I can't find any pan head screws longer than 1½". I'm in the middle of a project but could use some 2½", 2" at least:( Is SPAX a good substitute? By that I mean is the head small enough to fit in the microjig pocket?
I'm also having trouble finding microjig plugs.:( 5/16" dowels are to big.
You can make your own plugs using dowels.
Holes are 9/32", 5/16" are to big and 1/4" are to loose. I suppose I could sand down some 5/16" ones but I'll have nearly 100 to do by the time I'm finished. I can buy them from Kreg but the shipping adds about 10 cents each to them. Be $8.95 shipping on $9.98 worth of plugs. That's just wrong.:(
Maybe I can find some 9/32 doweling but I sorta doubt it.
Thanks for the suggestion though.
Peruse this approach
Shave a larger dia 5/16" dowel, down to the desired 9/32" size---
using a block plane.
Make a 9/32" in hole in a 1x board stock, to check the desired fit of the dowels.
Hi Ken - Good ideas. I was thinking of a jig for my router table to essentially do the same thing. Your chisel idea would be a lot simpler to set up though. Unfortunately, I haven't got a block plane, or any other plane for that matter.
I've used a rasp, that has also worked.
I found this dowel making jig at HighlandWoodworking
Drill a 9/32" hole in a piece of steel bar stock, 1/8'' thick by 1'' wide.
Clamp the steel bar in a bench vise, with the hole just above the vise jaws.
Chuck a 5/16" dowel in a drill.
Insert one end of the dowel, into the entry hole in the steel bar.
Engage the drill---
apply pressure--- as the drill is rotating, continue applying pressure, akin to drilling a hole---
as the dowel is turning, in the hole of the steel bar,
the dowel is being machined down to the size of the hole.
Start slowly until you get the hang of it.
Determine the most suitable rpm for the smoothest results for the wood material that is being machined.
You'll get smoother results at higher rpms.
Start out machining 2ft sections of dowel rod, then progress to 3ft sections.
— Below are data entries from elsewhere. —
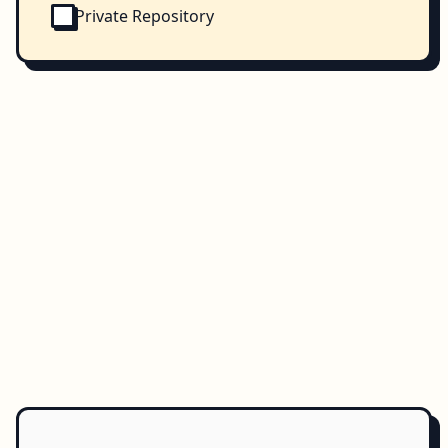
Private Repository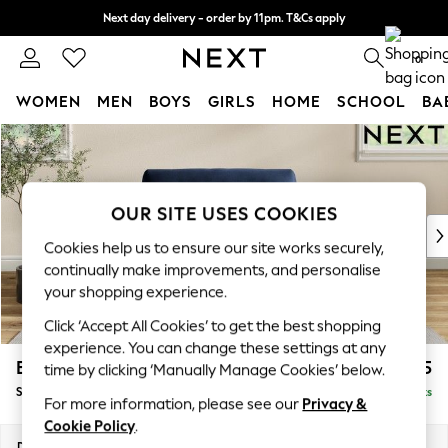
Next day delivery - order by 11pm. T&Cs apply
Split the cost with pay in 3.
Find out more
0
WOMEN
MEN
BOYS
GIRLS
HOME
SCHOOL
BA
Skip to Main Content
For You
WOMEN
New In & Trending
New: This Week
OUR SITE USES COOKIES
New: NEXT
Cookies help us to ensure our site works securely,
Top Picks
continually make improvements, and personalise
Trending On Social
your shopping experience.
Polka Dots
Click ‘Accept All Cookies’ to get the best shopping
Summer Textures
experience. You can change these settings at any
Blues & Chambrays
Erin Buttoned Back Deep Relaxed Sit
£1,275
time by clicking ‘Manually Manage Cookies’ below.
Summer Whites
Snuggle
Delivered in 8 Weeks
Chocolate Brown
For more information, please see our
Privacy &
Linen Collection
Cookie Policy
.
New Season Workwear
Dimensions:
W124 x H90 x D106cm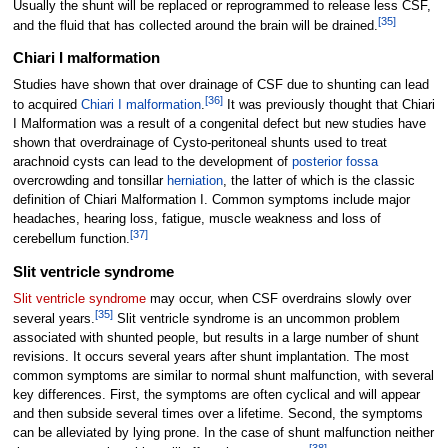
Usually the shunt will be replaced or reprogrammed to release less CSF,
[
35
]
and the fluid that has collected around the brain will be drained.
Chiari I malformation
Studies have shown that over drainage of CSF due to shunting can lead
[
36
]
to acquired
Chiari I malformation
.
It was previously thought that Chiari
I Malformation was a result of a congenital defect but new studies have
shown that overdrainage of Cysto-peritoneal shunts used to treat
arachnoid cysts can lead to the development of
posterior fossa
overcrowding and tonsillar
herniation
, the latter of which is the classic
definition of Chiari Malformation I. Common symptoms include major
headaches, hearing loss, fatigue, muscle weakness and loss of
[
37
]
cerebellum function.
Slit ventricle syndrome
Slit ventricle syndrome
may occur, when CSF overdrains slowly over
[
35
]
several years.
Slit ventricle syndrome is an uncommon problem
associated with shunted people, but results in a large number of shunt
revisions. It occurs several years after shunt implantation. The most
common symptoms are similar to normal shunt malfunction, with several
key differences. First, the symptoms are often cyclical and will appear
and then subside several times over a lifetime. Second, the symptoms
can be alleviated by lying prone. In the case of shunt malfunction neither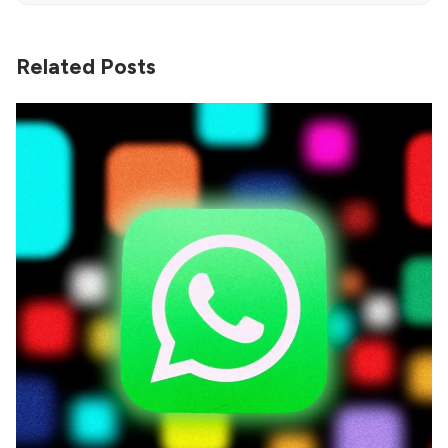
Related Posts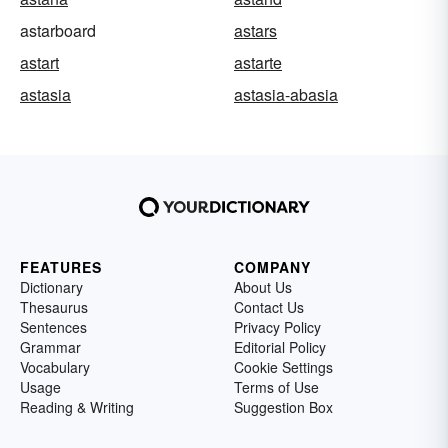
astarboard
astars
astart
astarte
astasia
astasia-abasia
FEATURES
COMPANY
Dictionary
About Us
Thesaurus
Contact Us
Sentences
Privacy Policy
Grammar
Editorial Policy
Vocabulary
Cookie Settings
Usage
Terms of Use
Reading & Writing
Suggestion Box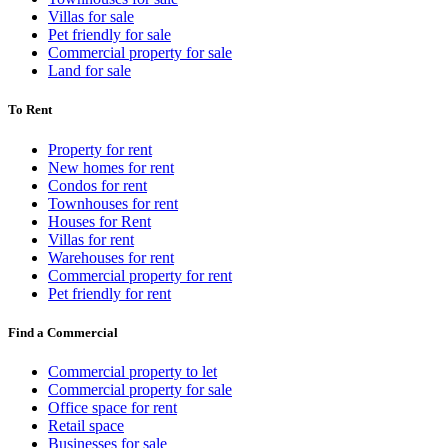
Villas for sale
Pet friendly for sale
Commercial property for sale
Land for sale
To Rent
Property for rent
New homes for rent
Condos for rent
Townhouses for rent
Houses for Rent
Villas for rent
Warehouses for rent
Commercial property for rent
Pet friendly for rent
Find a Commercial
Commercial property to let
Commercial property for sale
Office space for rent
Retail space
Businesses for sale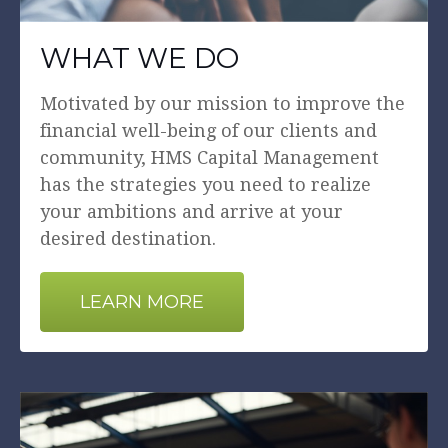
WHAT WE DO
Motivated by our mission to improve the
financial well-being of our clients and
community, HMS Capital Management
has the strategies you need to realize
your ambitions and arrive at your
desired destination.
LEARN MORE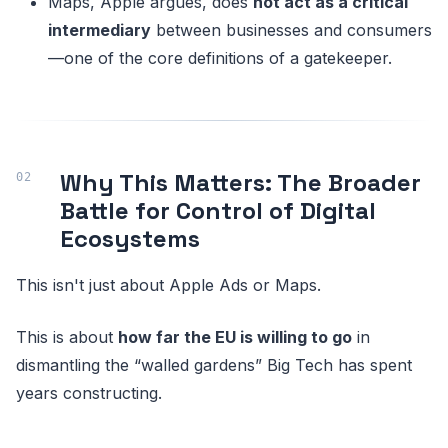
Maps, Apple argues, does
not act as a critical
intermediary
between businesses and consumers
—one of the core definitions of a gatekeeper.
Why This Matters: The Broader
Battle for Control of Digital
Ecosystems
This isn't just about Apple Ads or Maps.
This is about
how far the EU is willing to go
in
dismantling the “walled gardens” Big Tech has spent
years constructing.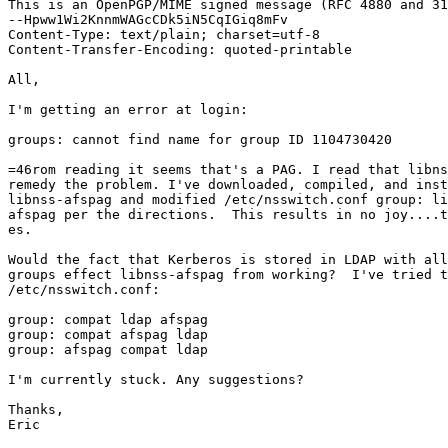
This is an OpenPGP/MIME signed message (RFC 4880 and 31
--Hpww1Wi2KnnmWAGcCDk5iN5CqIGiq8mFv

Content-Type: text/plain; charset=utf-8

Content-Transfer-Encoding: quoted-printable

All,

I'm getting an error at login:

groups: cannot find name for group ID 1104730420

=46rom reading it seems that's a PAG. I read that libns
remedy the problem. I've downloaded, compiled, and inst
libnss-afspag and modified /etc/nsswitch.conf group: li
afspag per the directions.  This results in no joy....t
es.

Would the fact that Kerberos is stored in LDAP with all
groups effect libnss-afspag from working?  I've tried t
/etc/nsswitch.conf:

group: compat ldap afspag

group: compat afspag ldap

group: afspag compat ldap

I'm currently stuck. Any suggestions?

Thanks,

Eric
A 4 ft section is more difficult, as it has a tendency to develop too large of bow, as you're applying pressure.
Re the steel bar stock---
If you can get your hands on a piece of tool steel,
it'll perform better than low carbon steel.
When drilling holes in the tool steel, start with an 1/8'' dia---
then graduating to 9/32'', by 1/64th increments.
Use a slower drilling rpm and Rapid-Tap(R), or equiv, cutting fluid.
A ''block'' plane is a necessity in a woodworkers shop.
It has many uses.
Yikes - Thanks for all the alternatives Ken- I'm thinking a simplified version of the Highland jig would be appropriate for a " one of" job of turning a hundred or so dowels.
I know a lot of guys into planes, I just haven't as yet. I think my brother may have a bunch of old planes. My Dad had a pile of them but I haven't seen nor heard about them since he passed.
Planes were a tool of necessity.
Not many of them used today.
Planes are the best for smoothing.
Most everybody wants to jump right into using power tools,
but they don't know how to use a hand tool.